**What is being asked**
Your response should consist of the entries below, written out exactly.

--- --- ---

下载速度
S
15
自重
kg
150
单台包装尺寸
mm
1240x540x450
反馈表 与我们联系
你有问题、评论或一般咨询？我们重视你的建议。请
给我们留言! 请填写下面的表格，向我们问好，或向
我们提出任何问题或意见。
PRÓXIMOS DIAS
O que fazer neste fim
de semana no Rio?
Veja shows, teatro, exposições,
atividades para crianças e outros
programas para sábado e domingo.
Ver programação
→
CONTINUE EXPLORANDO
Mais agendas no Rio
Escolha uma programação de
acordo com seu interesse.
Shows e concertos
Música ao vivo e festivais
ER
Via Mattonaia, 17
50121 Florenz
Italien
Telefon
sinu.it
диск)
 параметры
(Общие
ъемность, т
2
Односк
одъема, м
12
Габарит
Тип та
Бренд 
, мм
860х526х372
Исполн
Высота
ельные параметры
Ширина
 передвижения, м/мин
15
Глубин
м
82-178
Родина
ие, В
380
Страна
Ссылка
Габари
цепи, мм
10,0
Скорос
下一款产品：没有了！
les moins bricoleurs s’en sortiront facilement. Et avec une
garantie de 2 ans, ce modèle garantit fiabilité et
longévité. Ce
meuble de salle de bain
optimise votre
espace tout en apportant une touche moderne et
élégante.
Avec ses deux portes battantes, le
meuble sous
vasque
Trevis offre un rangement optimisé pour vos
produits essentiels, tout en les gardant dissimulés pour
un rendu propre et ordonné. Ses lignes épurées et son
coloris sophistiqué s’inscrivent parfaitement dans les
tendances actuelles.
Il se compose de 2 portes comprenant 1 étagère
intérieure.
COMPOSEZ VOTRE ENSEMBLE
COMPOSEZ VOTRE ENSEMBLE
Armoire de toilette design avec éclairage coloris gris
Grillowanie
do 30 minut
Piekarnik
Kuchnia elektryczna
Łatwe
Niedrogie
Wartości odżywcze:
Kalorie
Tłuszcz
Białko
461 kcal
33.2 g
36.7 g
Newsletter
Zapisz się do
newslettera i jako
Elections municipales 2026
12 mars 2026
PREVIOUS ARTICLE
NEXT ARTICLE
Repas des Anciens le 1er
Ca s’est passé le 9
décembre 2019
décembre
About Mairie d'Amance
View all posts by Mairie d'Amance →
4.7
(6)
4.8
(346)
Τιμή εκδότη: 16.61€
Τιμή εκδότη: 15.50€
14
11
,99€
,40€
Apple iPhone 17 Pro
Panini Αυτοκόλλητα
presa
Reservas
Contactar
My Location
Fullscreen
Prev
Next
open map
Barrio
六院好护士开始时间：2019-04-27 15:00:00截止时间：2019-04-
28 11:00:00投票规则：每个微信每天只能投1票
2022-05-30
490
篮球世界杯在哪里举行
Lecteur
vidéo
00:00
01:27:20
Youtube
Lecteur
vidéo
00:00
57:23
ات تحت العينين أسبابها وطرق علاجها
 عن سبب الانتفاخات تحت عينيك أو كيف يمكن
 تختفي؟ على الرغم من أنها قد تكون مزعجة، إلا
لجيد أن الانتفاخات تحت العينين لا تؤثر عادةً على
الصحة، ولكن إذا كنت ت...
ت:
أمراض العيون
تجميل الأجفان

--- --- ---

**Answer to this task**
下载速度
S
15
自重
kg
150
单台包装尺寸
mm
1240x540x450
反馈表 与我们联系
你有问题、评论或一般咨询？我们重视你的建议。请
给我们留言! 请填写下面的表格，向我们问好，或向
我们提出任何问题或意见。
PRÓXIMOS DIAS
O que fazer neste fim
de semana no Rio?
Veja shows, teatro, exposições,
atividades para crianças e outros
programas para sábado e domingo.
Ver programação
→
CONTINUE EXPLORANDO
Mais agendas no Rio
Escolha uma programação de
acordo com seu interesse.
Shows e concertos
Música ao vivo e festivais
ER
Via Mattonaia, 17
50121 Florenz
Italien
Telefon
sinu.it
диск)
 параметры
(Общие
ъемность, т
2
Односк
одъема, м
12
Габарит
Тип та
Бренд 
, мм
860х526х372
Исполн
Высота
ельные параметры
Ширина
 передвижения, м/мин
15
Глубин
м
82-178
Родина
ие, В
380
Страна
Ссылка
Габари
цепи, мм
10,0
Скорос
下一款产品：没有了！
les moins bricoleurs s’en sortiront facilement. Et avec une
garantie de 2 ans, ce modèle garantit fiabilité et
longévité. Ce
meuble de salle de bain
optimise votre
espace tout en apportant une touche moderne et
élégante.
Avec ses deux portes battantes, le
meuble sous
vasque
Trevis offre un rangement optimisé pour vos
produits essentiels, tout en les gardant dissimulés pour
un rendu propre et ordonné. Ses lignes épurées et son
coloris sophistiqué s’inscrivent parfaitement dans les
tendances actuelles.
Il se compose de 2 portes comprenant 1 étagère
intérieure.
COMPOSEZ VOTRE ENSEMBLE
COMPOSEZ VOTRE ENSEMBLE
Armoire de toilette design avec éclairage coloris gris
Grillowanie
do 30 minut
Piekarnik
Kuchnia elektryczna
Łatwe
Niedrogie
Wartości odżywcze:
Kalorie
Tłuszcz
Białko
461 kcal
33.2 g
36.7 g
Newsletter
Zapisz się do
newslettera i jako
Elections municipales 2026
12 mars 2026
PREVIOUS ARTICLE
NEXT ARTICLE
Repas des Anciens le 1er
Ca s’est passé le 9
décembre 2019
décembre
About Mairie d'Amance
View all posts by Mairie d'Amance →
4.7
(6)
4.8
(346)
Τιμή εκδότη: 16.61€
Τιμή εκδότη: 15.50€
14
11
,99€
,40€
Apple iPhone 17 Pro
Panini Αυτοκόλλητα
presa
Reservas
Contactar
My Location
Fullscreen
Prev
Next
open map
Barrio
六院好护士开始时间：2019-04-27 15:00:00截止时间：2019-04-
28 11:00:00投票规则：每个微信每天只能投1票
2022-05-30
490
篮球世界杯在哪里举行
Lecteur
vidéo
00:00
01:27:20
Youtube
Lecteur
vidéo
00:00
57:23
ات تحت العينين أسبابها وطرق علاجها
 عن سبب الانتفاخات تحت عينيك أو كيف يمكن
 تختفي؟ على الرغم من أنها قد تكون مزعجة، إلا
لجيد أن الانتفاخات تحت العينين لا تؤثر عادةً على
الصحة، ولكن إذا كنت ت...
ت:
أمراض العيون
تجميل الأجفان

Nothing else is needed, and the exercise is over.